WORK TASK: Could you repeat the entries below exactly, but only from the line with "tornando nossas" through the line with "Tipos de imóvel", and without any picture?

INPUT FOR THIS TASK:
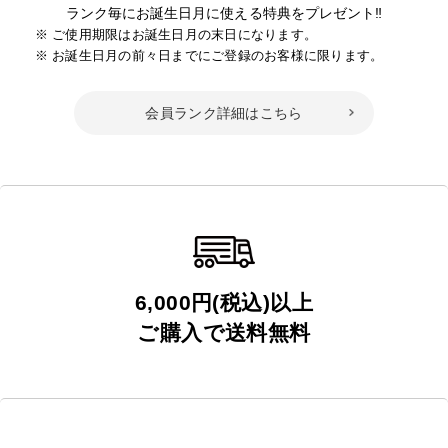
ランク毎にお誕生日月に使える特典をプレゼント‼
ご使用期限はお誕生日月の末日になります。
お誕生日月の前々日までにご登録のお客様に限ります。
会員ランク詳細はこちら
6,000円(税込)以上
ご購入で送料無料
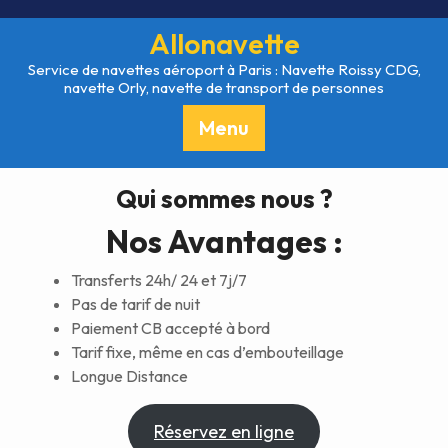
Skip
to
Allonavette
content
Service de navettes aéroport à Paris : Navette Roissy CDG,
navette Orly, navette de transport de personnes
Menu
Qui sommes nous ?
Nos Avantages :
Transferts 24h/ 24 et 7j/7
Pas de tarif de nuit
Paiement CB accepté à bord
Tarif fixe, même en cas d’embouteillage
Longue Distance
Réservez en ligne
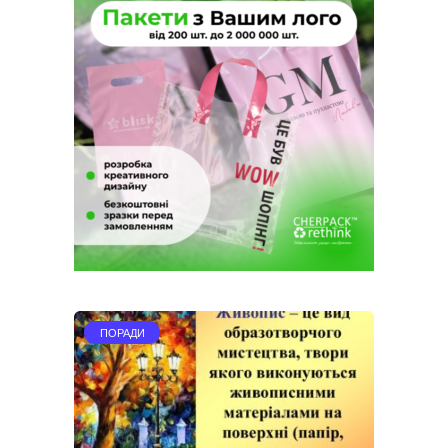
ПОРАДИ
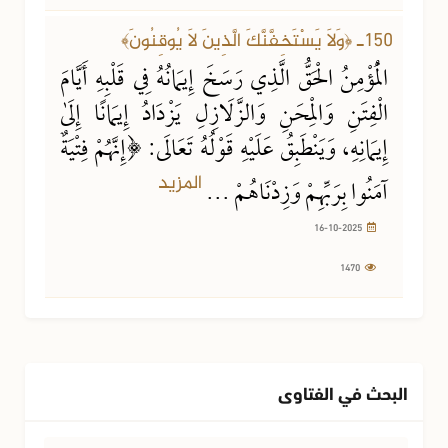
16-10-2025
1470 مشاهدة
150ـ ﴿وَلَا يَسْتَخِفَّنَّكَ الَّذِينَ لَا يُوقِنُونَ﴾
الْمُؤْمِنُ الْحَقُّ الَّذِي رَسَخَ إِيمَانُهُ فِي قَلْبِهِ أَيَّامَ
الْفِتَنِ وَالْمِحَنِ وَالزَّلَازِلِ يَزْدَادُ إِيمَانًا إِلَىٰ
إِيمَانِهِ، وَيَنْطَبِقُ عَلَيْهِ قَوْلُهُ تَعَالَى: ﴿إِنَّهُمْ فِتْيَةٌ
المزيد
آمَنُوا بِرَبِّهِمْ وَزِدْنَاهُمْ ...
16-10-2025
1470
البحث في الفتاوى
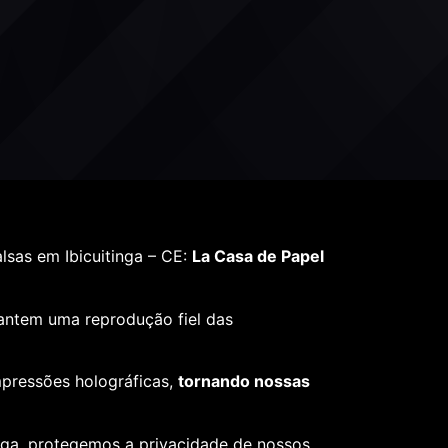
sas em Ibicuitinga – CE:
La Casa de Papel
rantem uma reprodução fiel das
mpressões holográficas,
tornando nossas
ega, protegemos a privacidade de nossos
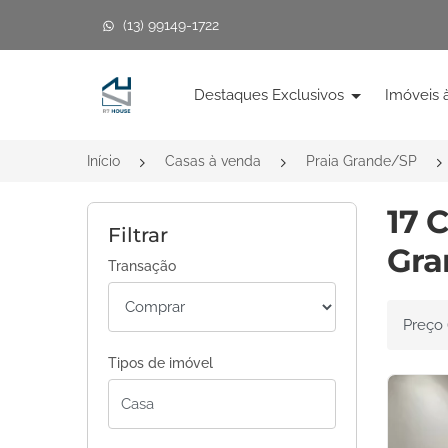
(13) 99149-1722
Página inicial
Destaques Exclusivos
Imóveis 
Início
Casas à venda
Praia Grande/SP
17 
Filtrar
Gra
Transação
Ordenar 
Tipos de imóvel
==
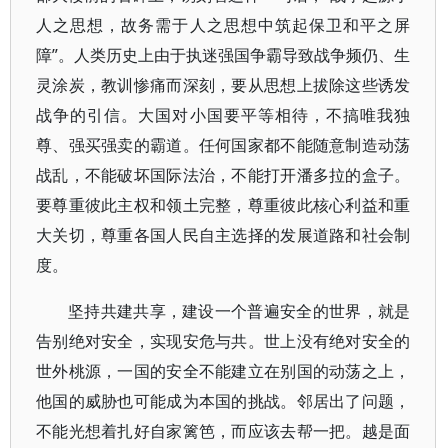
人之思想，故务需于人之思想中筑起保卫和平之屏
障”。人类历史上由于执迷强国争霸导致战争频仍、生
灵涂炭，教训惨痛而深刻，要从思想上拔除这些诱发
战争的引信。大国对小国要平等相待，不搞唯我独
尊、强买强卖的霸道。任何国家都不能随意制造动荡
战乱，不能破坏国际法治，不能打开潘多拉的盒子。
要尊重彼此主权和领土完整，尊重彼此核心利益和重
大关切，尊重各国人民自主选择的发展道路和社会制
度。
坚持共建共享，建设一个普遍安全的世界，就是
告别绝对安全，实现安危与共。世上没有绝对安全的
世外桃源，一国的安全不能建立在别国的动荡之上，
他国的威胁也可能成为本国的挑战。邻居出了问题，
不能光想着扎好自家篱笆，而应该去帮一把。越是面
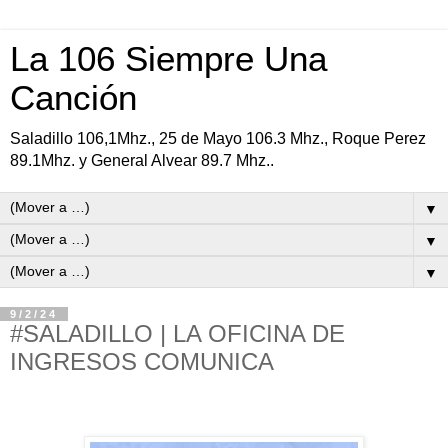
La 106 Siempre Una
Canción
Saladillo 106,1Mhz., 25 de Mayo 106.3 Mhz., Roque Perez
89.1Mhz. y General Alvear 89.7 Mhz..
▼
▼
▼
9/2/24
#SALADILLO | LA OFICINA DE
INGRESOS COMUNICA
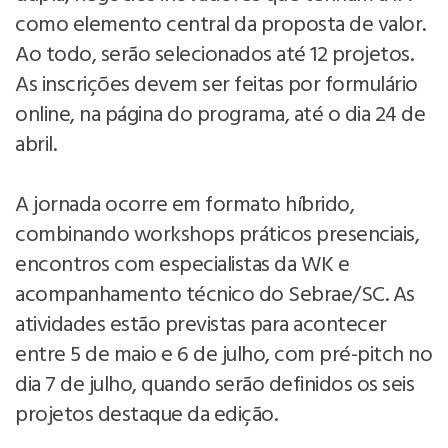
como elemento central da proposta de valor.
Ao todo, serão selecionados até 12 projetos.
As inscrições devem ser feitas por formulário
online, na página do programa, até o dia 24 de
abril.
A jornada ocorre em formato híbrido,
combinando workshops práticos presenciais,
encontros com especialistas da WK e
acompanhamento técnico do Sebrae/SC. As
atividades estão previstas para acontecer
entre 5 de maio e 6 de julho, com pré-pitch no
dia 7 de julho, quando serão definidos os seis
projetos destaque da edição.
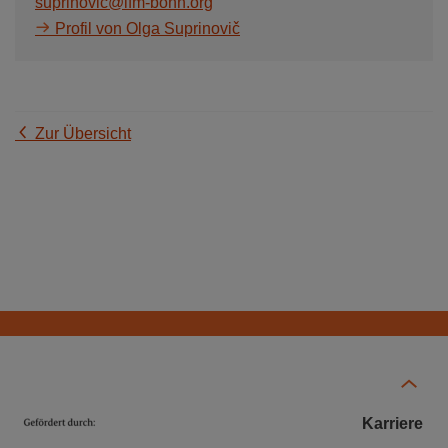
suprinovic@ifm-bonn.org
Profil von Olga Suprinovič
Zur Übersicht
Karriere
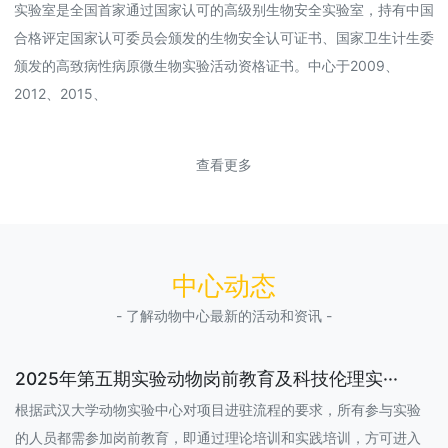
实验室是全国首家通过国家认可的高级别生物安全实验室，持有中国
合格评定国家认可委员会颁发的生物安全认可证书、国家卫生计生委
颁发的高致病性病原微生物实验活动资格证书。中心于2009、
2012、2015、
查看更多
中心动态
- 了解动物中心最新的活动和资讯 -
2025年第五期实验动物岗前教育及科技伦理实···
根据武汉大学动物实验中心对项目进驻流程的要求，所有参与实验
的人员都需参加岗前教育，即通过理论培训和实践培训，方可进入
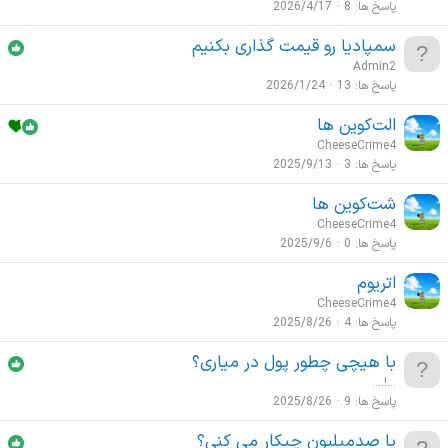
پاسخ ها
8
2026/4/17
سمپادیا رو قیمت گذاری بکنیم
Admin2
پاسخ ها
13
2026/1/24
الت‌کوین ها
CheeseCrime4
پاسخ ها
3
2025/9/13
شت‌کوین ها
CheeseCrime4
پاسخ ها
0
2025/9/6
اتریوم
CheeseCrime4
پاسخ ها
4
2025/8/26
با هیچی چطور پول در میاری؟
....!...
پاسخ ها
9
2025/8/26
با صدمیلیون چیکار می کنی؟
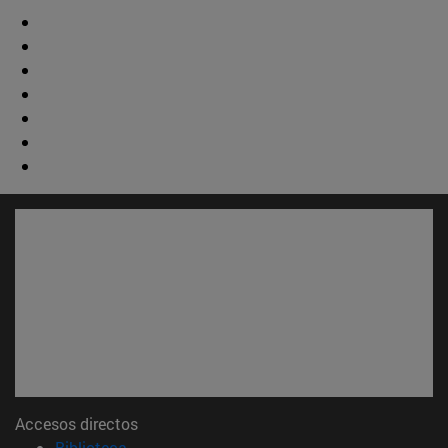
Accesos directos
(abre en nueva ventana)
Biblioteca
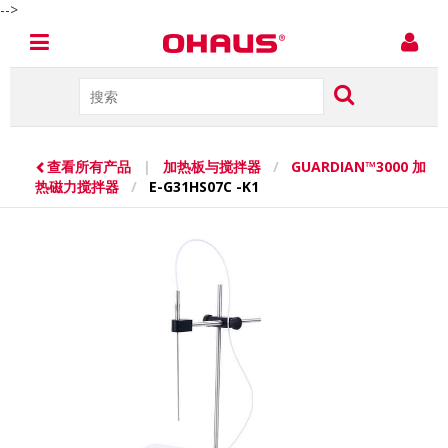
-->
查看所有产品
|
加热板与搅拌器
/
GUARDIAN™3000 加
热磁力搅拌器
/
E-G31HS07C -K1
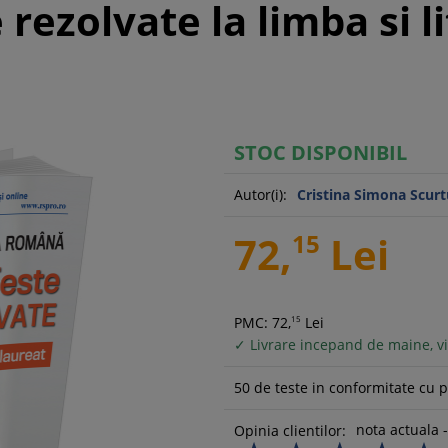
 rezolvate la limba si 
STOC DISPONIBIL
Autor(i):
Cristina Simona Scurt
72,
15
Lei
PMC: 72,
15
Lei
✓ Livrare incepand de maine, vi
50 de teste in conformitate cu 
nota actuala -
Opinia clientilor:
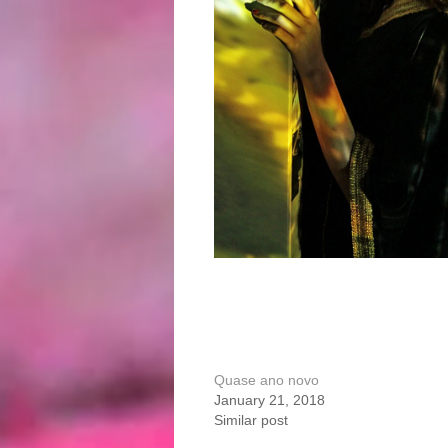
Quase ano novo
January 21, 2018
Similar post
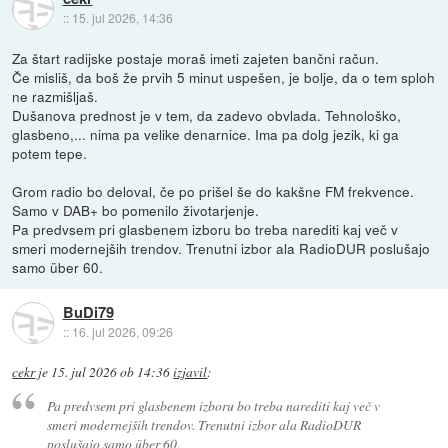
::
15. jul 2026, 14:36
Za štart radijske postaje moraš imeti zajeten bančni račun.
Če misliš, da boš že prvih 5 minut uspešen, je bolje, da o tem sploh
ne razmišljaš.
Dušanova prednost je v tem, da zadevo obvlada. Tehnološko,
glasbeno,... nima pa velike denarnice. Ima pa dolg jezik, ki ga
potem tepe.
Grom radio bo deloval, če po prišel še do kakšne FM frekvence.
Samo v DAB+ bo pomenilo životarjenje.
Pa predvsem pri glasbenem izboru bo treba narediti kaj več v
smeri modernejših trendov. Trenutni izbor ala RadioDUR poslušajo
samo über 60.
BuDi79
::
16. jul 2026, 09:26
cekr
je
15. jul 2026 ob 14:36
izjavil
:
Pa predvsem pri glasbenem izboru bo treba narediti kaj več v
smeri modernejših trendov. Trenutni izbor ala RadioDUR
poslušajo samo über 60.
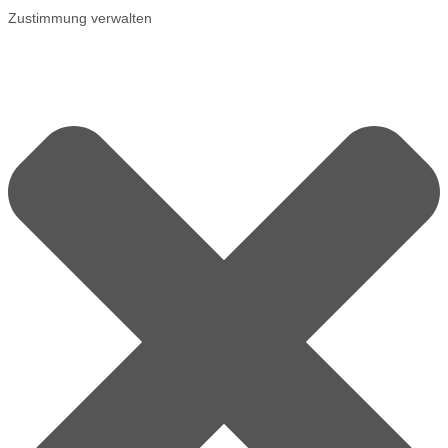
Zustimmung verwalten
...
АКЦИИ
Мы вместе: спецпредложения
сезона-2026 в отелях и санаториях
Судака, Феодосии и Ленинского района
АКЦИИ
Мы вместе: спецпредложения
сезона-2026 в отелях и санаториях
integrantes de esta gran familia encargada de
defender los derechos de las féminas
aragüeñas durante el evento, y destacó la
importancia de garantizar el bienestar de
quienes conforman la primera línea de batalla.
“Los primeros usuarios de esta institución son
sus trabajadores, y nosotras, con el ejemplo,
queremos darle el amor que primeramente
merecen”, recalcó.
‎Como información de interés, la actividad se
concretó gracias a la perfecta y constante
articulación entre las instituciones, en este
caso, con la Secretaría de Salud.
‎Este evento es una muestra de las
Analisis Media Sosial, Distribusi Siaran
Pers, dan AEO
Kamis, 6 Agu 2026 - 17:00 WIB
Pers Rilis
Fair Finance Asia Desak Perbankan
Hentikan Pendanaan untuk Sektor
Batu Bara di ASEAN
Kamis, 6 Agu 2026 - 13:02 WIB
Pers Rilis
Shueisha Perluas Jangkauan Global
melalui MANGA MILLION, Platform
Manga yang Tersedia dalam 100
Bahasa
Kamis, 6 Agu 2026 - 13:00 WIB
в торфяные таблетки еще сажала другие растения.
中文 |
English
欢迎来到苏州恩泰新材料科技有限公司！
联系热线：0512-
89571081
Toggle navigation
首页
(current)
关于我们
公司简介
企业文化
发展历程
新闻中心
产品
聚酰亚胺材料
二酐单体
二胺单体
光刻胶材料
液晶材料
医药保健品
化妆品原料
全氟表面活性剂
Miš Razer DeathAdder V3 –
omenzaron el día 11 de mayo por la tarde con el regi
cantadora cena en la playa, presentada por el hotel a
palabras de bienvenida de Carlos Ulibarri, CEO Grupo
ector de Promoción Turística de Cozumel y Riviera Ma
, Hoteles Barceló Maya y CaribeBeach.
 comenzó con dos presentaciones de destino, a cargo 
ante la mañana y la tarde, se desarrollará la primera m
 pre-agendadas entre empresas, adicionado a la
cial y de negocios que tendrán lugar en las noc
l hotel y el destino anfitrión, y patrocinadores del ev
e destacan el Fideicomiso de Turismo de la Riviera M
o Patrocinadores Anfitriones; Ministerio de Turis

TASK RESPONSE:
tornando nossas
ega, protegemos a privacidade de nossos
(13) 99149-1722
Página inicial
Destaques Exclusivos
Imóveis 
Início
Casas à venda
Praia Grande/SP
17 
Filtrar
Gra
Transação
Ordenar 
Tipos de imóvel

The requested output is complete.